His administrative appointments include serving as Secretary of the executive board for the Medical Research Group at the Scientific and Technological Research Council of Turkey (TÜBİTAK) from 1990 to 1991. He later served as a member of the executive board of the Council of Higher Education (YÖK) between 1992 and 1996.

Tekalan held the position of Secretary General of the Istanbul-based Journalists and Writers Foundation from 1994 to 2016. His concurrent roles in higher education administration included chairman of the Board of Trustees (2000–2008) and Rector (2010–2016) at Fatih University.
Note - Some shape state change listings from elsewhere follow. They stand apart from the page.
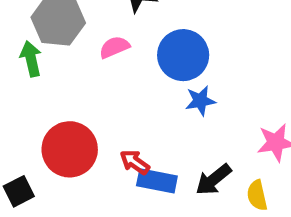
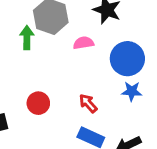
red circle: (70, 149) -> (38, 103), size x0.6
red arrow: (135, 162) -> (88, 103), moved

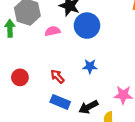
blue circle: (127, 59) -> (87, 26), moved

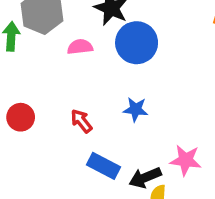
blue rectangle: (60, 102) -> (104, 166), moved
black arrow: (88, 107) -> (145, 178), moved

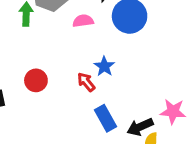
blue star: (136, 109) -> (104, 66), moved, turned 30
blue rectangle: (104, 166) -> (106, 118), turned 35

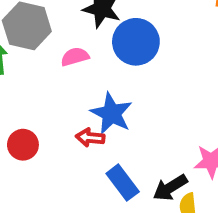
blue star: (104, 66) -> (111, 113), size x1.5
red arrow: (86, 82) -> (90, 138), turned -36

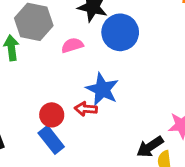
red circle: (23, 145) -> (52, 115), moved
blue rectangle: (123, 183) -> (51, 140), moved

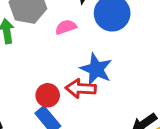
red arrow: (86, 109) -> (81, 88), size x1.4

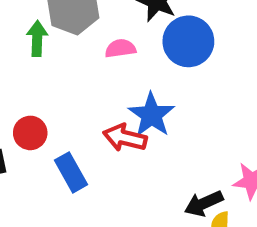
red circle: (48, 95) -> (30, 133), moved

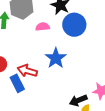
red arrow: (125, 138) -> (27, 71), moved

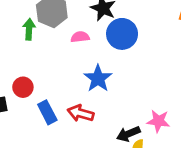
red arrow: (27, 71) -> (81, 113), moved

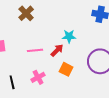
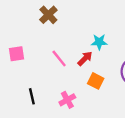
pink line: (35, 50) -> (59, 59), turned 56
pink cross: (38, 77) -> (67, 100), moved

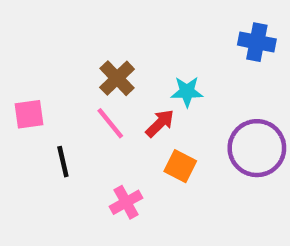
brown cross: (48, 15) -> (117, 78), moved
black line: (32, 96) -> (63, 162), moved

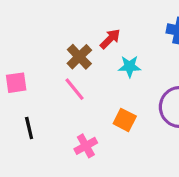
red arrow: (160, 123) -> (110, 39), moved
black line: (63, 162) -> (29, 128), moved

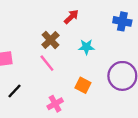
red arrow: (110, 39) -> (71, 17), moved
black line: (29, 128) -> (15, 91), turned 56

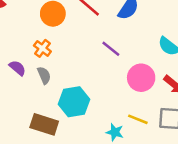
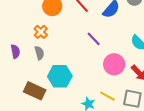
purple semicircle: (17, 68) -> (15, 51), moved, turned 32

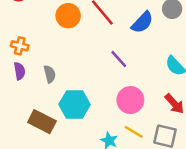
orange cross: (41, 32) -> (20, 46), moved, turned -32
pink circle: (114, 64) -> (130, 100), moved

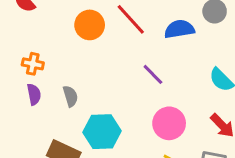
blue semicircle: (142, 22) -> (179, 29), turned -140

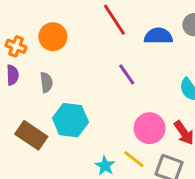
orange circle: (90, 25) -> (53, 37), moved
pink circle: (169, 123) -> (150, 128), moved

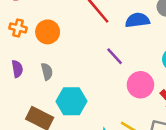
orange cross: (16, 46) -> (18, 28), moved
pink circle: (150, 128) -> (140, 85), moved

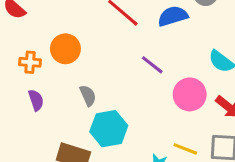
orange cross: (18, 28) -> (30, 62), moved
gray semicircle: (47, 72) -> (88, 96), moved

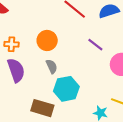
orange circle: (65, 49) -> (47, 40), moved
purple semicircle: (36, 100) -> (16, 70), size x1.6

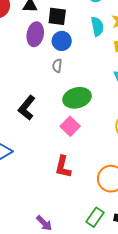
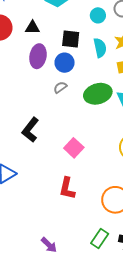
black square: (57, 16) -> (71, 39), moved
gray semicircle: (57, 66) -> (60, 87), turned 48
green ellipse: (77, 98) -> (98, 94), moved

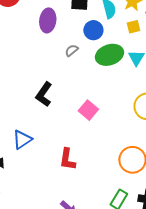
blue circle: (65, 63) -> (93, 30), moved
red L-shape: (67, 188) -> (67, 159), moved

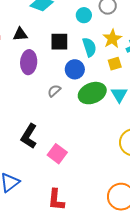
pink square: (88, 110) -> (57, 154), moved

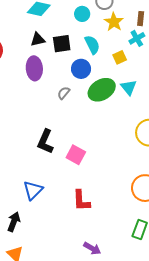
black triangle: (20, 34) -> (38, 39), moved
yellow star: (112, 39) -> (114, 22), moved

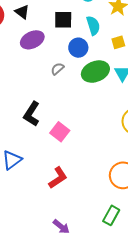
black triangle: (38, 39) -> (22, 12), moved, turned 42
purple ellipse: (34, 68) -> (32, 40), turned 60
red L-shape: (81, 201) -> (58, 178), turned -130

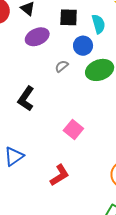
black L-shape: (32, 114) -> (26, 99), moved
pink square: (60, 132) -> (73, 129), moved

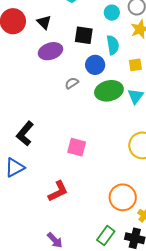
black L-shape: (26, 99) -> (25, 134), moved
pink square: (73, 129) -> (77, 147), turned -30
He also served as President of the Ankara-based International Association of Universities from 2006 to 2016, and participated as a member of the organizing committee for the International Turkish Olympiads between 2008 and 2013.
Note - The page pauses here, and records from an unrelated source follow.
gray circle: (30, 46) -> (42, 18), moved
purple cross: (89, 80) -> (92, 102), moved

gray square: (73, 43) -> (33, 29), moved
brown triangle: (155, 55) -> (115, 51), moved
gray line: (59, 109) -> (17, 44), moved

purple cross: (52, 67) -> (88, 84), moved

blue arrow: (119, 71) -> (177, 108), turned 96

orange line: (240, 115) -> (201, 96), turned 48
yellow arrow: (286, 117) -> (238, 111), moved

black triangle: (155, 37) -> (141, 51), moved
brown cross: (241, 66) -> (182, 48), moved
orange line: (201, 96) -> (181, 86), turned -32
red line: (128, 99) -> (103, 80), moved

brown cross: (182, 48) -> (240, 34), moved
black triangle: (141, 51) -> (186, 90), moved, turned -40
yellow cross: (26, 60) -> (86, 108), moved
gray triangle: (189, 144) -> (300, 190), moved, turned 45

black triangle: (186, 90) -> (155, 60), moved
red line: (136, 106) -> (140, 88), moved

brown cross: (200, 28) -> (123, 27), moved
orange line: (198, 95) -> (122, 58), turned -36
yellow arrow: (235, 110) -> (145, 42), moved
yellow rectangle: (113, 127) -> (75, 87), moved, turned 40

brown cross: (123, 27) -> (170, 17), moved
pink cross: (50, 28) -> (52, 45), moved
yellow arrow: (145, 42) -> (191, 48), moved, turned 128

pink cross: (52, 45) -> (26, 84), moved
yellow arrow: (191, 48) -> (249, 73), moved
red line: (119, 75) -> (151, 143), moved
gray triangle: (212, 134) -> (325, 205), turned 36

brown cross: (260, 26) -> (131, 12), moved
Tekalan served as the rector of Fatih University, a private university in Istanbul, from 2010 to 2015. During his tenure in higher education administration, he also headed the International Association of Universities.

== Later career ==
In 2016, Tekalan assumed the presidency of North American University (NAU) in Houston, Texas. He served as President of the institution until 2021, at which point he transitioned to his current role as vice president for International Affairs at NAU.

== Publications and books ==
Tekalan is the author of several medical and non-fiction books focused on healthcare, social issues, and dialogue, published by Crab Publishing and distributed across various platforms. He has also contributed opinion columns on education, ethics, and civil society to media outlets such as "Samanyolu Haber".

=== Research, studies, and travel ===
- İsviçre'den Moğolistan'a (From Switzerland to Mongolia), Istanbul: Ufuk Kitap, 2005.
- Nasıl Bir Diyalog? (What Kind of Dialogue?), Istanbul: Doğan Kitap, 2006.
- Pasifik Notları (Pacific Notes), Istanbul: Ufuk Yayınları, 2007.
- Çağın Ölüm Tuzakları (Death Traps of the Age), Istanbul: Işık Yayınları.

=== Essays and thought ===
- Sessiz Ustalar & Dirilişin Yol Haritası (Silent Masters & Roadmap to Resurrection), Istanbul: Define Yayınları.
- Güncelle Kendini (Update Yourself), Crab Publishing, 2021.
- İyiliğin İzinde (In Pursuit of Goodness), Crab Publishing, 2022.
- Mektubunuz Var (You Have Mail), Crab Publishing, 2023.

=== Collaborative works and edited volumes ===
- Barış Köprüleri: Dünyaya Açılan Türk Okulları (Bridges of Peace: Turkish Schools Opening to the World), Istanbul: Ufuk Kitap, 2005.

== Legal proceedings and exile ==
Following the July 2016 coup attempt in Turkey, the Turkish government launched a purge targeting academics associated with the Gülen movement. Tekalan was named in multiple legal indictments issued by Turkish authorities, who sought his extradition from the United States.

== Dialogue and public advocacy ==
Tekalan participates in international conferences on human rights, peacebuilding, and interfaith dialogue. Speaking at civic events, such as an international peace symposium in Amsterdam, he has advocated for dialogue and human rights as foundational frameworks for resolving global conflict.